#### [Exercise]
If a line in the material below has the string "Saraybosna", copy it out.

#### [Given data]
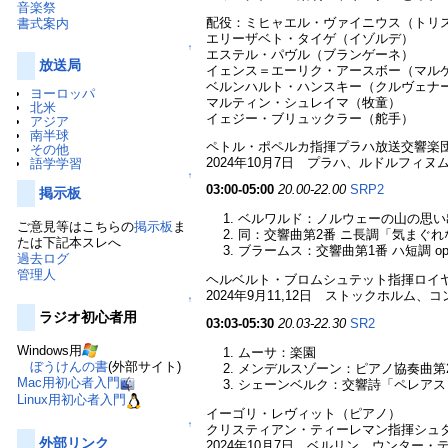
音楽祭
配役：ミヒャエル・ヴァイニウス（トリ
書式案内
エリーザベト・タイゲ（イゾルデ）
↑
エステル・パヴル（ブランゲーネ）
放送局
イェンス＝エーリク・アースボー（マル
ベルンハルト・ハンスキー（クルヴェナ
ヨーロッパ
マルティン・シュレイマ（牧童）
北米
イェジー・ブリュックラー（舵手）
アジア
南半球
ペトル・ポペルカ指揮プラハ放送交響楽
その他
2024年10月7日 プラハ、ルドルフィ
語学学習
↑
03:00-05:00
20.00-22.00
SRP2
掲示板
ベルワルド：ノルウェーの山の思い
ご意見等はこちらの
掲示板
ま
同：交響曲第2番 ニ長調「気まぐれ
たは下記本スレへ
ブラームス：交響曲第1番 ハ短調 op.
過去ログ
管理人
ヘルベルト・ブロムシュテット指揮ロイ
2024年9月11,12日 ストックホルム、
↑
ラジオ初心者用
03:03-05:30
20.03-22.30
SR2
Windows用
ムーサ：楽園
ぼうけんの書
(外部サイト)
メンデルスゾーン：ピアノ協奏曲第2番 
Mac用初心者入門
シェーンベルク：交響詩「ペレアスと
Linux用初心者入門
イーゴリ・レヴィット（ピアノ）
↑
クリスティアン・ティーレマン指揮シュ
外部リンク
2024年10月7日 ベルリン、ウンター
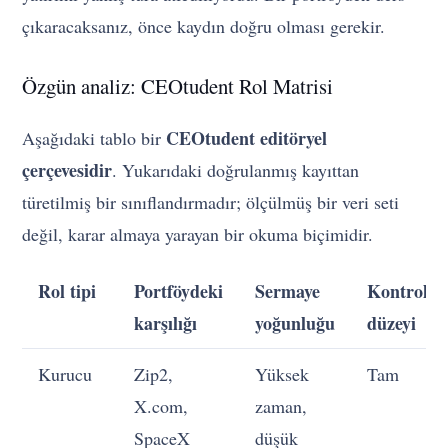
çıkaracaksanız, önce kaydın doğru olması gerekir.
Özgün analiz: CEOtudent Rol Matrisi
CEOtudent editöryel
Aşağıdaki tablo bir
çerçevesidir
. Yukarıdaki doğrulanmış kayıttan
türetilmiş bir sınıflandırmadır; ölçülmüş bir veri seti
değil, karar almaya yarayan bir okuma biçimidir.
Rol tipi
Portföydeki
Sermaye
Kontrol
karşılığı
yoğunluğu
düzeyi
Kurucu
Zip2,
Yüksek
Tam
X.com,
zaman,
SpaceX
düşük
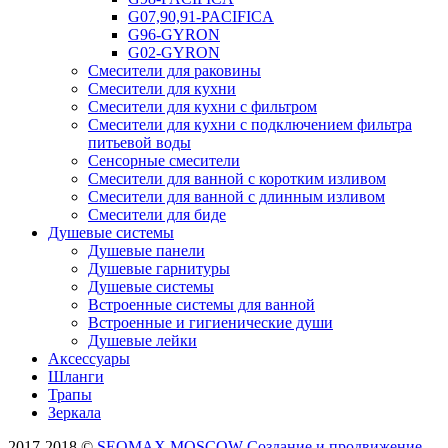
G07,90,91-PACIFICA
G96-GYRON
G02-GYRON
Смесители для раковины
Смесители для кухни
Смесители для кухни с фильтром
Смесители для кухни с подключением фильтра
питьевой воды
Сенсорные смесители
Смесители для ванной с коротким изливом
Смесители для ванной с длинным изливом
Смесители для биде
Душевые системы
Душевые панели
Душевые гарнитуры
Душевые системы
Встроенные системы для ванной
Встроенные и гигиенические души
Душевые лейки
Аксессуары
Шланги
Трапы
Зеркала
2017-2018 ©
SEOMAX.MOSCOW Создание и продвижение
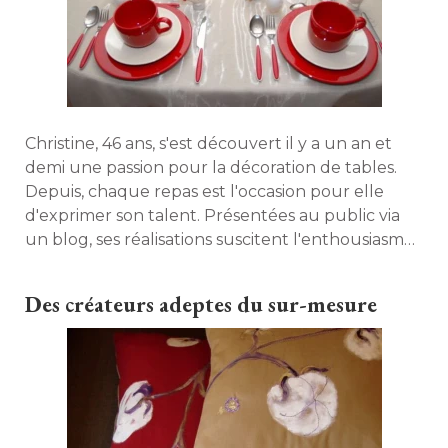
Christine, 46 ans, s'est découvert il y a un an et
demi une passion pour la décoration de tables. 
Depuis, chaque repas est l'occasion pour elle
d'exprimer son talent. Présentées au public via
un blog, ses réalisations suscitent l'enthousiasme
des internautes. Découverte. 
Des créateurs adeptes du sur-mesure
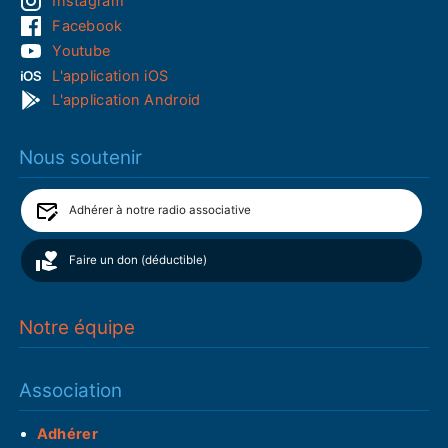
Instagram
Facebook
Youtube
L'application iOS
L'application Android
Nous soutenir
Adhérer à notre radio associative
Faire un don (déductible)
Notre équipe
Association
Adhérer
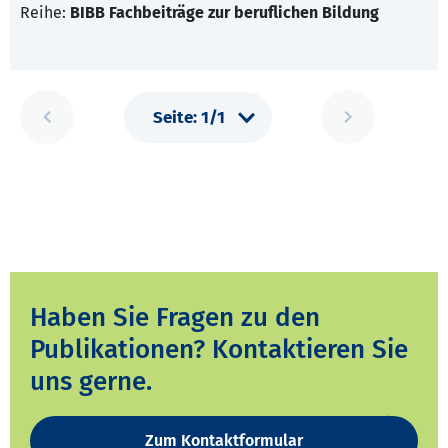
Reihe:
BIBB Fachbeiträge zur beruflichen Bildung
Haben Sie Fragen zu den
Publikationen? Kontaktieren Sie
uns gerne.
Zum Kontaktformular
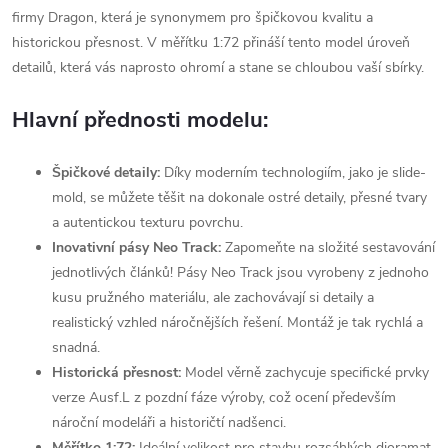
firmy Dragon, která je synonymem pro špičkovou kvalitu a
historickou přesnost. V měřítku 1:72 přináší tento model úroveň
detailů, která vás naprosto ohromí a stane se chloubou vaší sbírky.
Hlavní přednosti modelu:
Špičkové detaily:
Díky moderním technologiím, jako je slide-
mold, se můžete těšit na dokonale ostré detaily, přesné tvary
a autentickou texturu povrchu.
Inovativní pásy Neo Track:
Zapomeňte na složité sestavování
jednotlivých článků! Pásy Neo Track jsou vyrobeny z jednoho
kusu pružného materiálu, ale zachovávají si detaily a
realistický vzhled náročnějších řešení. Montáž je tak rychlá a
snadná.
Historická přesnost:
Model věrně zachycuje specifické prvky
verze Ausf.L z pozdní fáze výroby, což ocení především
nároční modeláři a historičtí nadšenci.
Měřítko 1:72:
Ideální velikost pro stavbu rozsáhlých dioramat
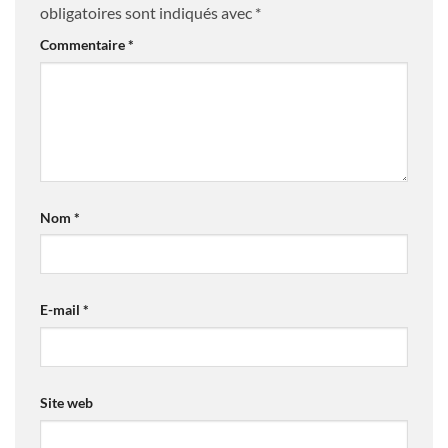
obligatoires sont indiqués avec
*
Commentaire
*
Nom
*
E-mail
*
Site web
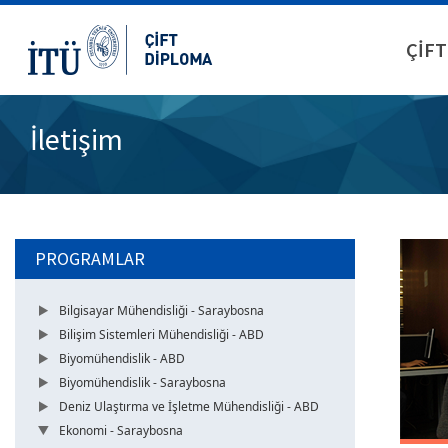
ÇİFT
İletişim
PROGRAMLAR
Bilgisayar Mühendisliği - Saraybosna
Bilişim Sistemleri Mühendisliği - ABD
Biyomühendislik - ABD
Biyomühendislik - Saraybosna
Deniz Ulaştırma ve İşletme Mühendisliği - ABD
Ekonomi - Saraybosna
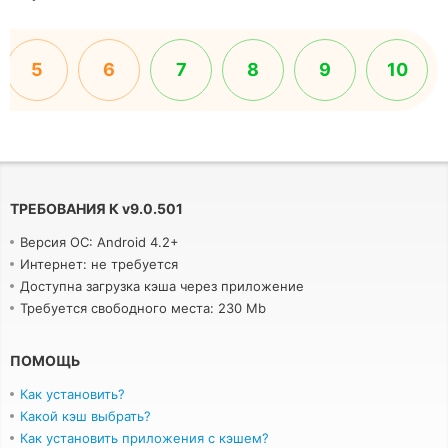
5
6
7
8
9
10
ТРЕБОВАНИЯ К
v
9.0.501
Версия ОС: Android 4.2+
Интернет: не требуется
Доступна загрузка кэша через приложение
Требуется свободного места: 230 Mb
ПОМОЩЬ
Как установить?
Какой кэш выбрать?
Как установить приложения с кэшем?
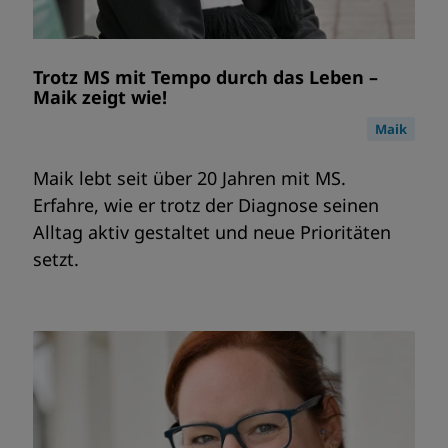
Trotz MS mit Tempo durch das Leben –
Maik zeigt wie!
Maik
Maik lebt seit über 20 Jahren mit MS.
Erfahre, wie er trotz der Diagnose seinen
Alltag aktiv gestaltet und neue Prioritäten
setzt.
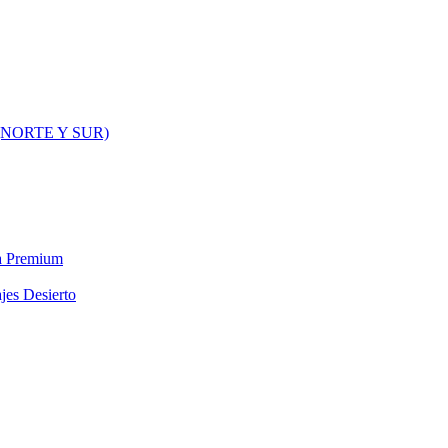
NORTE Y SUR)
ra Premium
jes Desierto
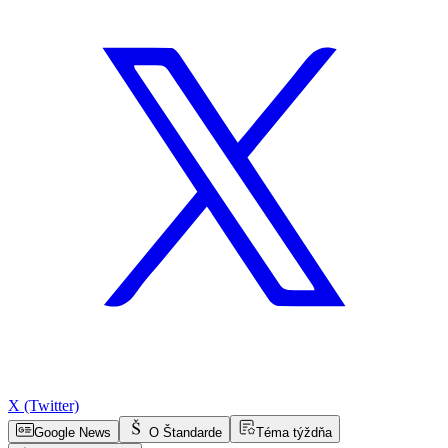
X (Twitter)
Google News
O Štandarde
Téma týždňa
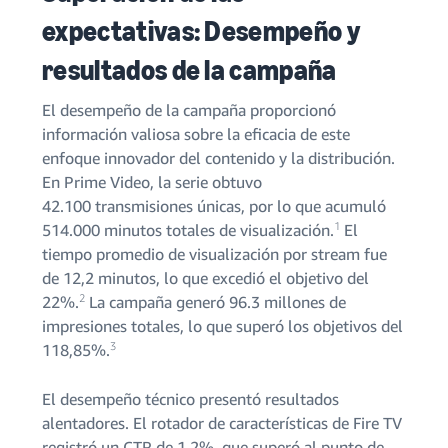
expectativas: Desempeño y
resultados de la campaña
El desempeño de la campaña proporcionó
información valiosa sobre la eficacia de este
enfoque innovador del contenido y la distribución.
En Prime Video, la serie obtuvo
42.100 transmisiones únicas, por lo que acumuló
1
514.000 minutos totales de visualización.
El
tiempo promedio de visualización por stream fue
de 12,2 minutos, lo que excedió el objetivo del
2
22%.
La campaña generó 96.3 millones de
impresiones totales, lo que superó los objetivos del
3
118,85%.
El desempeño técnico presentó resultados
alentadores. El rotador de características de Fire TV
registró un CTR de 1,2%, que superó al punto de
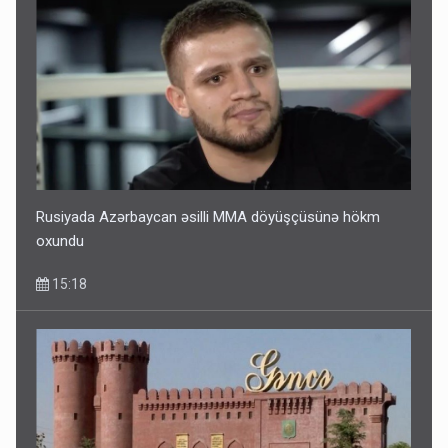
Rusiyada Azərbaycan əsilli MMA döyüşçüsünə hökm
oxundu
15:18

#### [Response to the task]
Bilgisayar Mühendisliği - Saraybosna
Biyomühendislik - Saraybosna
Ekonomi - Saraybosna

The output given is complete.